The lines to be set down run from the line containing "Unit Descriptions" through the final line of the data below; print them exactly and print nothing else.

(Saved entries)
BEGIN

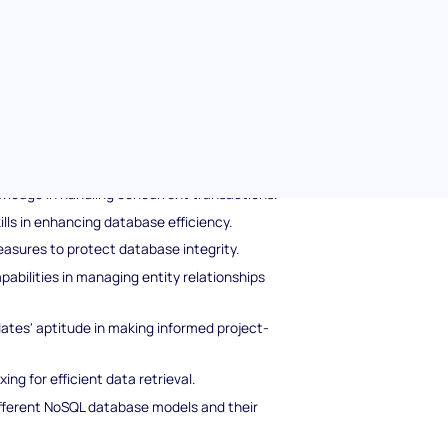
 knowledge, this test provides a holistic view
-how and problem-solving skills.
inistration pre-screening test
plores candidates' proficiencies in the
 transaction properties ensuring reliability.
wledge in handling concurrent transactions.
ills in enhancing database efficiency.
asures to protect database integrity.
abilities in managing entity relationships
tes' aptitude in making informed project-
ng for efficient data retrieval.
fferent NoSQL database models and their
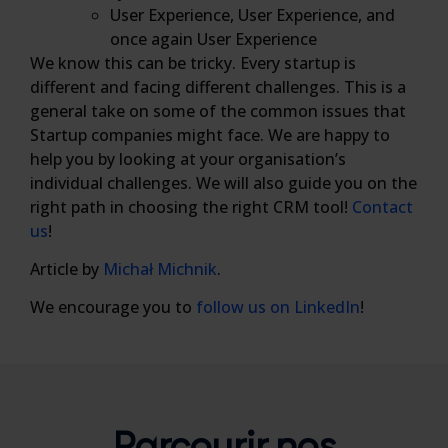
User Experience, User Experience, and
once again User Experience
We know this can be tricky. Every startup is
different and facing different challenges. This is a
general take on some of the common issues that
Startup companies might face. We are happy to
help you by looking at your organisation’s
individual challenges. We will also guide you on the
right path in choosing the right CRM tool!
Contact
us
!
Article by
Michał Michnik
.
We encourage you to
follow us on LinkedIn
!
Parcourir nos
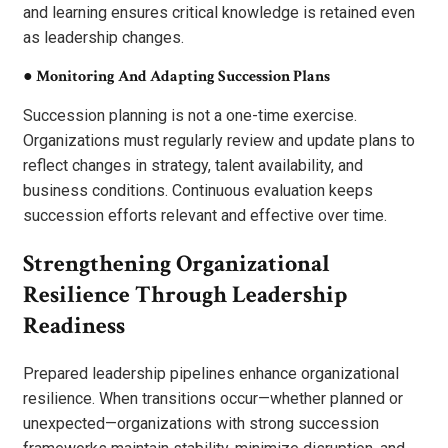
and learning ensures critical knowledge is retained even
as leadership changes.
●
Monitoring And Adapting Succession Plans
Succession planning is not a one-time exercise.
Organizations must regularly review and update plans to
reflect changes in strategy, talent availability, and
business conditions. Continuous evaluation keeps
succession efforts relevant and effective over time.
Strengthening Organizational
Resilience Through Leadership
Readiness
Prepared leadership pipelines enhance organizational
resilience. When transitions occur—whether planned or
unexpected—organizations with strong succession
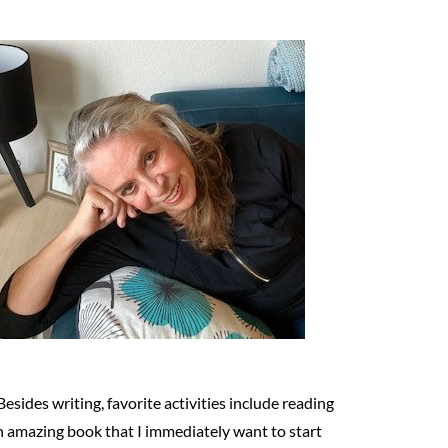
Besides writing, favorite activities include reading
n amazing book that I immediately want to start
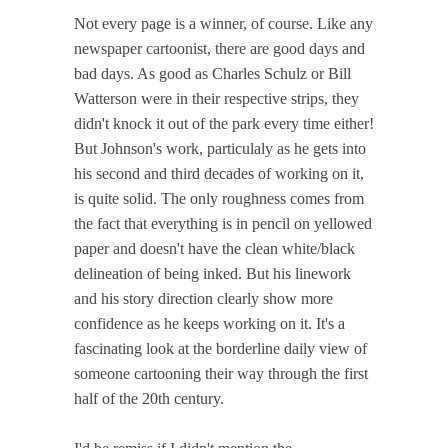
Not every page is a winner, of course. Like any
newspaper cartoonist, there are good days and
bad days. As good as Charles Schulz or Bill
Watterson were in their respective strips, they
didn't knock it out of the park every time either!
But Johnson's work, particulaly as he gets into
his second and third decades of working on it,
is quite solid. The only roughness comes from
the fact that everything is in pencil on yellowed
paper and doesn't have the clean white/black
delineation of being inked. But his linework
and his story direction clearly show more
confidence as he keeps working on it. It's a
fascinating look at the borderline daily view of
someone cartooning their way through the first
half of the 20th century.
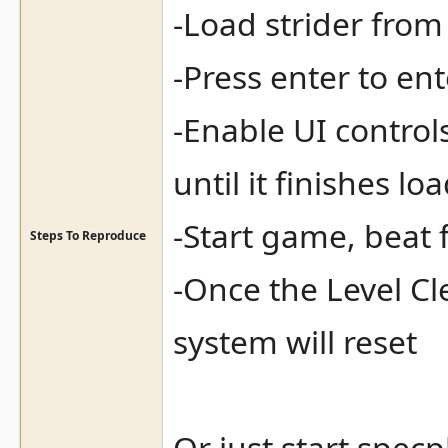
-Load strider from 
-Press enter to en
-Enable UI controls
until it finishes lo
-Start game, beat f
Steps To Reproduce
-Once the Level C
system will reset
Or just start spec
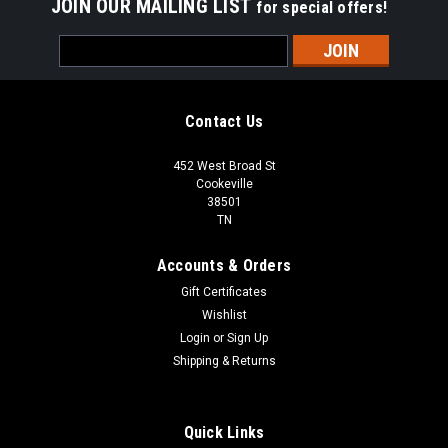
JOIN OUR MAILING LIST
for special offers!
Email
Address
Contact Us
452 West Broad St
Cookeville
38501
TN
Accounts & Orders
Gift Certificates
Wishlist
Login
or
Sign Up
Shipping & Returns
Quick Links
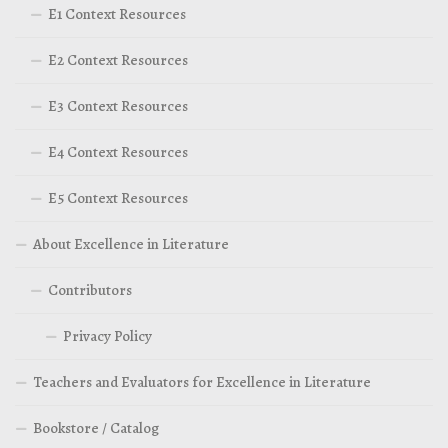
E1 Context Resources
E2 Context Resources
E3 Context Resources
E4 Context Resources
E5 Context Resources
About Excellence in Literature
Contributors
Privacy Policy
Teachers and Evaluators for Excellence in Literature
Bookstore / Catalog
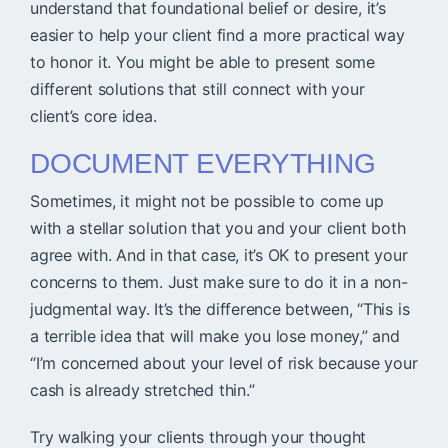
understand that foundational belief or desire, it’s
easier to help your client find a more practical way
to honor it. You might be able to present some
different solutions that still connect with your
client’s core idea.
DOCUMENT EVERYTHING
Sometimes, it might not be possible to come up
with a stellar solution that you and your client both
agree with. And in that case, it’s OK to present your
concerns to them. Just make sure to do it in a non-
judgmental way. It’s the difference between, “This is
a terrible idea that will make you lose money,” and
“I’m concerned about your level of risk because your
cash is already stretched thin.”
Try walking your clients through your thought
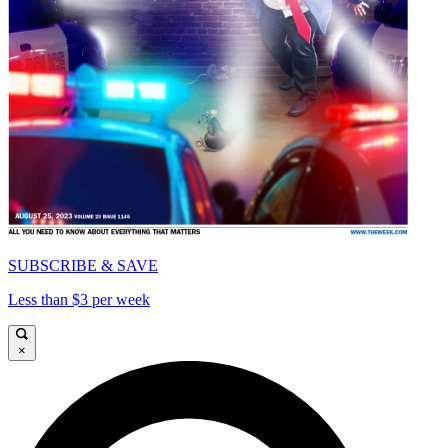
SUBSCRIBE & SAVE
Less than $3 per week
×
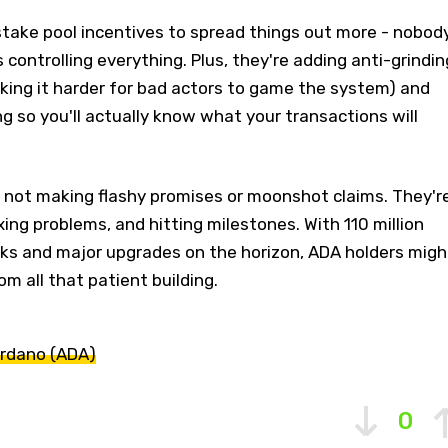
stake pool incentives to spread things out more - nobod
 controlling everything. Plus, they're adding anti-grindin
king it harder for bad actors to game the system) and
ng so you'll actually know what your transactions will
 not making flashy promises or moonshot claims. They'r
fixing problems, and hitting milestones. With 110 million
oks and major upgrades on the horizon, ADA holders migh
om all that patient building.
rdano (ADA)
0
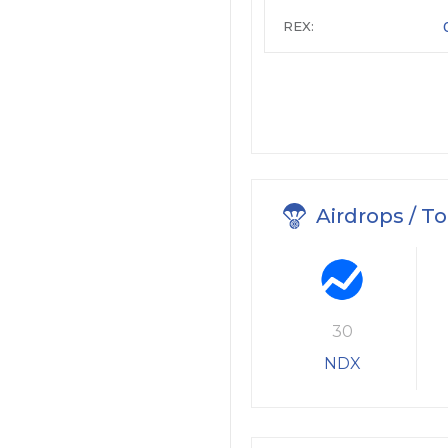
REX:
Airdrops / T
30
NDX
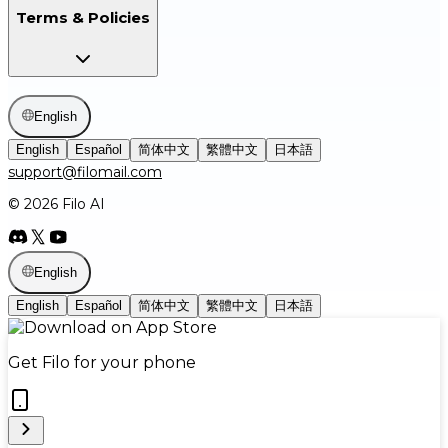
Terms & Policies
English
English
Español
简体中文
繁體中文
日本語
support@filomail.com
© 2026 Filo AI
English
English
Español
简体中文
繁體中文
日本語
Get Filo for your phone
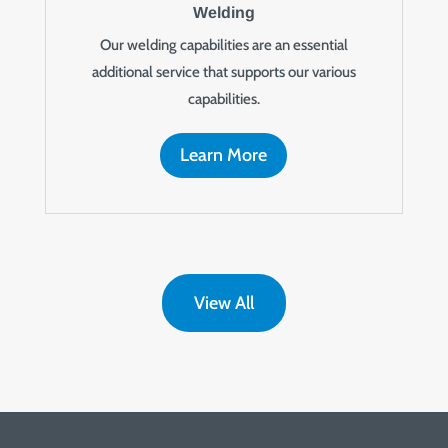
Welding
Our welding capabilities are an essential
additional service that supports our various
capabilities.
Learn More
View All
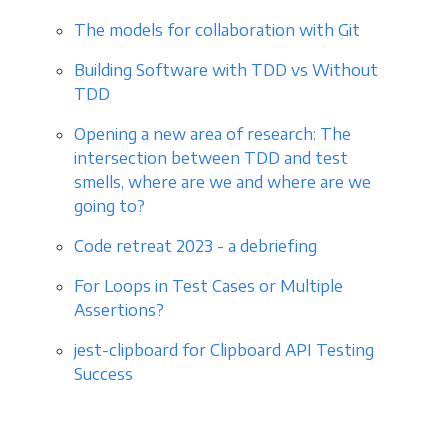
The models for collaboration with Git
Building Software with TDD vs Without
TDD
Opening a new area of research: The
intersection between TDD and test
smells, where are we and where are we
going to?
Code retreat 2023 - a debriefing
For Loops in Test Cases or Multiple
Assertions?
jest-clipboard for Clipboard API Testing
Success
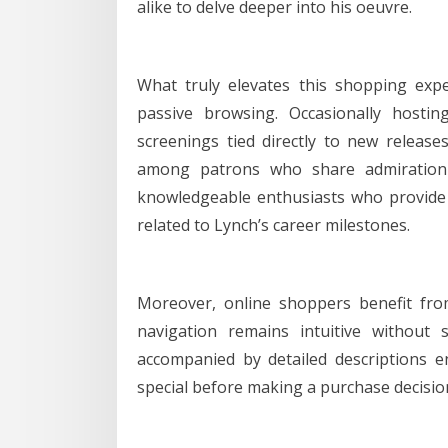
alike to delve deeper into his oeuvre.
What truly elevates this shopping exp
passive browsing. Occasionally hostin
screenings tied directly to new releas
among patrons who share admiration f
knowledgeable enthusiasts who provide 
related to Lynch’s career milestones.
Moreover, online shoppers benefit from
navigation remains intuitive without s
accompanied by detailed descriptions
special before making a purchase decisio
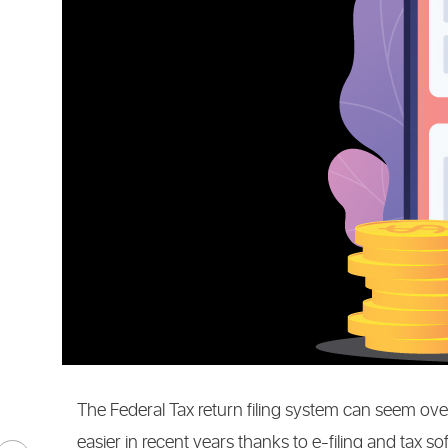
CONTENT
MARKETI
The Federal Tax return filing system can seem o
easier in recent years thanks to e-filing and tax s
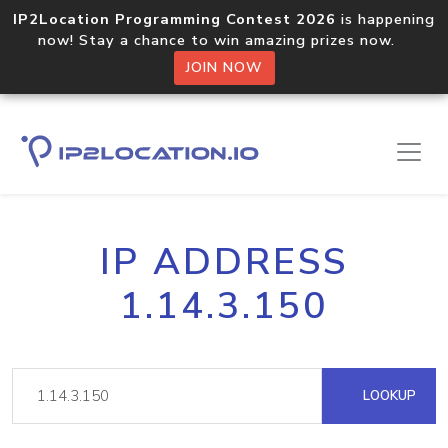
IP2Location Programming Contest 2026
is happening
now! Stay a chance to win amazing prizes now.
JOIN NOW
IP ADDRESS
1.14.3.150
LOOKUP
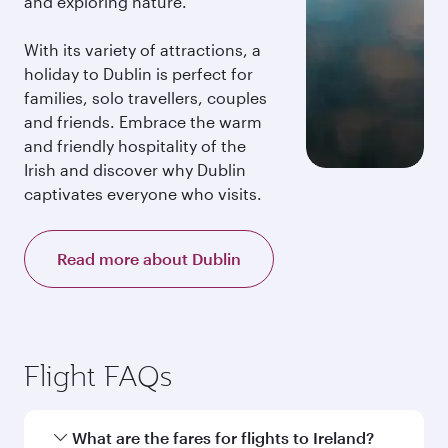
and exploring nature.
With its variety of attractions, a
holiday to Dublin is perfect for
families, solo travellers, couples
and friends. Embrace the warm
and friendly hospitality of the
Irish and discover why Dublin
captivates everyone who visits.
Read more about Dublin
Flight FAQs
What are the fares for flights to Ireland?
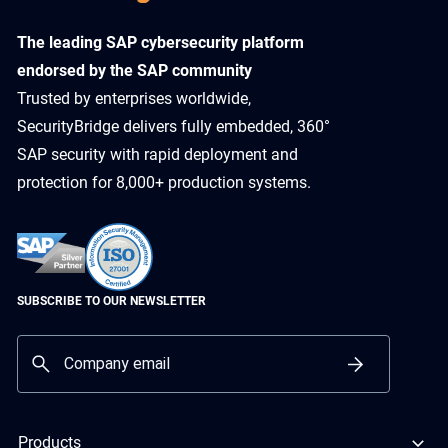
​The leading SAP cybersecurity platform
endorsed by the SAP community
Trusted by enterprises worldwide,
SecurityBridge delivers fully embedded, 360°
SAP security with rapid deployment and
protection for 8,000+ production systems.
SUBSCRIBE TO OUR NEWSLETTER
Products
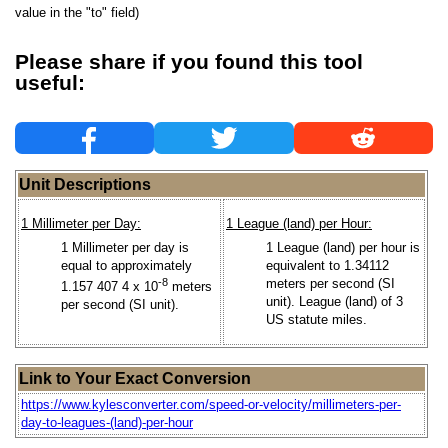
value in the "to" field)
Please share if you found this tool
useful:
Unit Descriptions
1 Millimeter per Day:
1 League (land) per Hour:
1 Millimeter per day is
1 League (land) per hour is
equal to approximately
equivalent to 1.34112
-8
meters per second (SI
1.157 407 4 x 10
meters
unit). League (land) of 3
per second (SI unit).
US statute miles.
Link to Your Exact Conversion
https://www.kylesconverter.com/speed-or-velocity/millimeters-per-
day-to-leagues-(land)-per-hour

END

### Answer to this exercise
Unit Descriptions
1 Millimeter per Day:
1 League (land) per Hour:
1 Millimeter per day is
1 League (land) per hour is
equal to approximately
equivalent to 1.34112
-8
meters per second (SI
1.157 407 4 x 10
meters
unit). League (land) of 3
per second (SI unit).
US statute miles.
Link to Your Exact Conversion
https://www.kylesconverter.com/speed-or-velocity/millimeters-per-
day-to-leagues-(land)-per-hour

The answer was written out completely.